Search the listing below, and show each line that includes the word "Awards".

§ EXTRACTED ENTRIES
--------------------
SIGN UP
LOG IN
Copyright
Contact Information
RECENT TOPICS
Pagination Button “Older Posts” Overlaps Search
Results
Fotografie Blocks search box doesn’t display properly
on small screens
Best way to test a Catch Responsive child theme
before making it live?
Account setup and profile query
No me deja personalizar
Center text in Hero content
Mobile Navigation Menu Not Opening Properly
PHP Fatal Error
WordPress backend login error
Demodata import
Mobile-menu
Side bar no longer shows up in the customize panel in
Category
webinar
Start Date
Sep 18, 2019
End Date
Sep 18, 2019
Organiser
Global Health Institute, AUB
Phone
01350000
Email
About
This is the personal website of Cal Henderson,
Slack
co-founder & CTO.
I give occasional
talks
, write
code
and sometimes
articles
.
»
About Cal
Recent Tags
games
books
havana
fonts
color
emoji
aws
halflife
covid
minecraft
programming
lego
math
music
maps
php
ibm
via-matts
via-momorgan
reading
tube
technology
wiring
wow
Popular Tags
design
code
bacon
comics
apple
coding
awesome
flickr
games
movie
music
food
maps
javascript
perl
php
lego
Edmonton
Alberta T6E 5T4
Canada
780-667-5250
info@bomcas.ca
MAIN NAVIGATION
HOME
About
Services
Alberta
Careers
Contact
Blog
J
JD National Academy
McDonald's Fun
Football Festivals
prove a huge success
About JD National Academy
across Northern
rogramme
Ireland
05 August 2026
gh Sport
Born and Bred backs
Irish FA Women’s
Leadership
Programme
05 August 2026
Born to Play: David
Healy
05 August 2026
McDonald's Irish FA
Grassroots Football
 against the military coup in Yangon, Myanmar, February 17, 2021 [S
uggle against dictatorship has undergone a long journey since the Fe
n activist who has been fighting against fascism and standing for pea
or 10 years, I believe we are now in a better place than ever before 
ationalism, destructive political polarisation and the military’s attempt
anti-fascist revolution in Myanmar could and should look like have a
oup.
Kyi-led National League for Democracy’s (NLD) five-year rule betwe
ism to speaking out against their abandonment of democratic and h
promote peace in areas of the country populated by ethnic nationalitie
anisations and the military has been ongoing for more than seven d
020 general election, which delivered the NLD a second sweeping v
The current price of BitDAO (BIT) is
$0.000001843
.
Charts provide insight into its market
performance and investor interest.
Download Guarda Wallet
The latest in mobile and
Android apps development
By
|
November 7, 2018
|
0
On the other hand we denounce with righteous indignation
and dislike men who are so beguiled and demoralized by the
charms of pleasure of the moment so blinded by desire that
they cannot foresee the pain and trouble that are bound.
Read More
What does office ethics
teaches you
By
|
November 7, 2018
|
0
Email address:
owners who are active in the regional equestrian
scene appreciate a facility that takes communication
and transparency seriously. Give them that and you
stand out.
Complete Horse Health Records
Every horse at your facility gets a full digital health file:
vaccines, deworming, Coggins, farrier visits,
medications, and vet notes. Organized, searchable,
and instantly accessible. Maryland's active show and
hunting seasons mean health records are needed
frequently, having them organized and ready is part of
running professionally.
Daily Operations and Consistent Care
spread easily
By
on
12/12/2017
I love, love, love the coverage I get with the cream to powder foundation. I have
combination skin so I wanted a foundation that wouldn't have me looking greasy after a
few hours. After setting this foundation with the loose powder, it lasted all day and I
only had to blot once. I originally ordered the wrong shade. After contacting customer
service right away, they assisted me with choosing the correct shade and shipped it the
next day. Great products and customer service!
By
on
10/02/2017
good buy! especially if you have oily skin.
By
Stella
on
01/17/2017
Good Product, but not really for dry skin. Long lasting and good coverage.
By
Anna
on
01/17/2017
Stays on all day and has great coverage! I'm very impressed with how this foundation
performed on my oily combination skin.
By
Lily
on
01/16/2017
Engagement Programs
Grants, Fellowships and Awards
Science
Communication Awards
--------------------
§ SOLVED PROBLEM
Grants, Fellowships and Awards
Communication Awards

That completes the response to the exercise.